Use of textiles in the field of medicine is one of the oldest applications of technical textiles,(meditech) starting with bandages and healthcare products this sector has now expanded into multi-billion-dollar industry with products ranging from active textile dressings for wound healing to production of implantable scaffolds for tissue regeneration and from artificial organs to mobile and off-site health monitoring systems on apparels.

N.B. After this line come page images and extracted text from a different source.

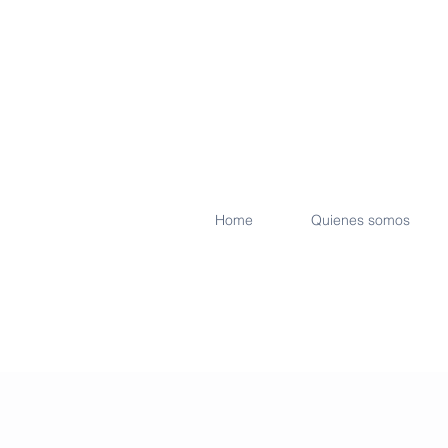
Home
Quienes somos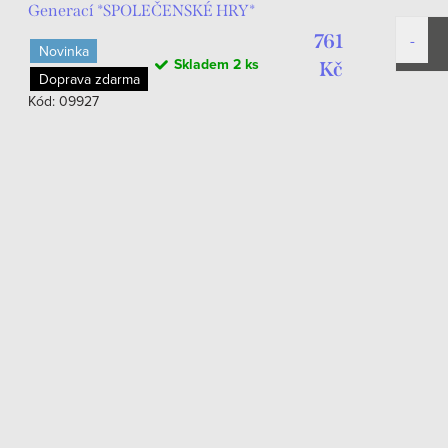
Generací *SPOLEČENSKÉ HRY*
761
Novinka
Skladem
2 ks
Kč
Doprava zdarma
Kód:
09927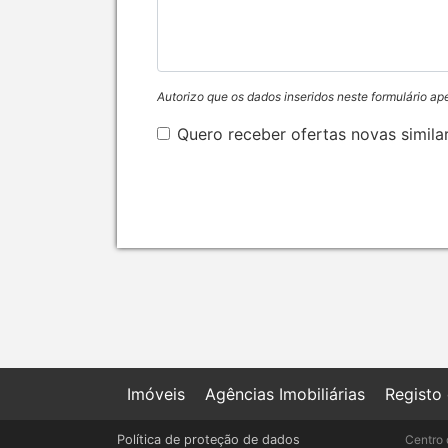
Autorizo que os dados inseridos neste formulário ap
Quero receber ofertas novas simila
Imóveis
Agências Imobiliárias
Registo
Política de proteção de dados
Centro 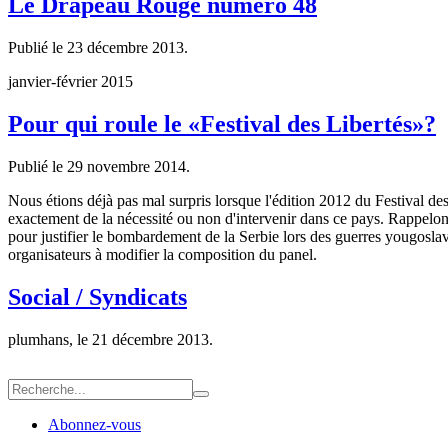
Le Drapeau Rouge numéro 48
Publié le
23 décembre 2013
.
janvier-février 2015
Pour qui roule le «Festival des Libertés»?
Publié le
29 novembre 2014
.
Nous étions déjà pas mal surpris lorsque l'édition 2012 du Festival des
exactement de la nécessité ou non d'intervenir dans ce pays. Rappelons
pour justifier le bombardement de la Serbie lors des guerres yougoslave
organisateurs à modifier la composition du panel.
Social / Syndicats
plumhans, le
21 décembre 2013
.
Abonnez-vous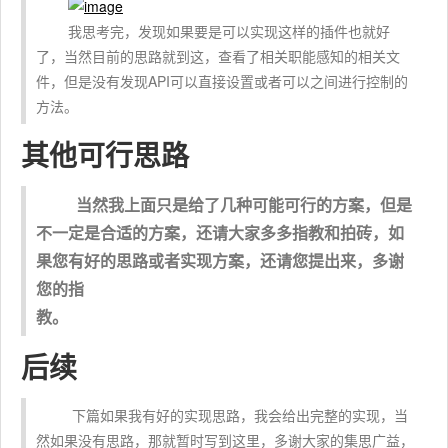
我思考完，发现如果要是可以实现这样的插件也就好
了，当然目前的思路就到这，查看了相关职能感知的相关文
件，但是没有发现API可以直接设置或者可以之间进行控制的
方法。
其他可行思路
当然我上面只是给了几种可能可行的方案，但是
不一定是合适的方案，还请大家多多指教和拍砖，如
果您有好的思路或者实现方案，还请您提出来，多谢
您的指
教。
后续
下篇如果我有好的实现思路，我会给出完整的实现，当
然如果没有思路，那就暂时写到这里，多谢大家的集思广益，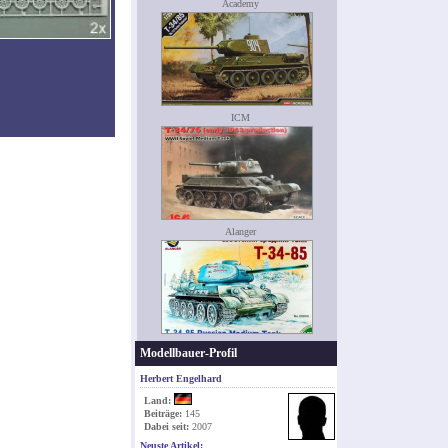
Academy
ICM
Alanger
Modellbauer-Profil
Herbert Engelhard
Land:
Beiträge:
145
Dabei seit:
2007
Neuste Artikel: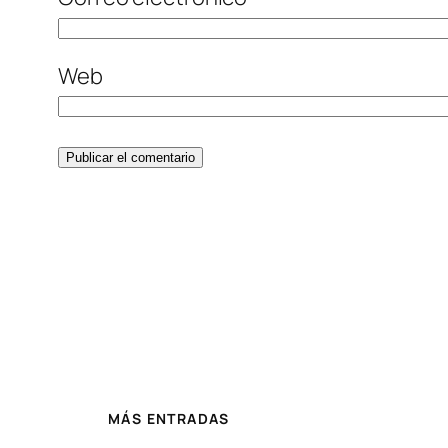
Web
MÁS ENTRADAS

These technical textiles that are used in the healthcare sector are called Meditech. Meditech is a general term which describes a textile structure which has been designed and produced for use in a variety of medical applications, including implantable applications.
These materials are used in contact with tissues, blood, cells, proteins & any other living substances, so that these materials may be ceramic, polymers, natural fibers, metal or composite. A medical textile product should have following properties so as to avoid any future complications, viz., it should be non-toxic, it should be non-carcinogenic, it should be non-allergic, it should possess the ability to be sterilized (radiation, dry heat, boiling), it should be chemically inert, it should be biocompatible, it should have following mechanical properties like strength, elasticity, durability.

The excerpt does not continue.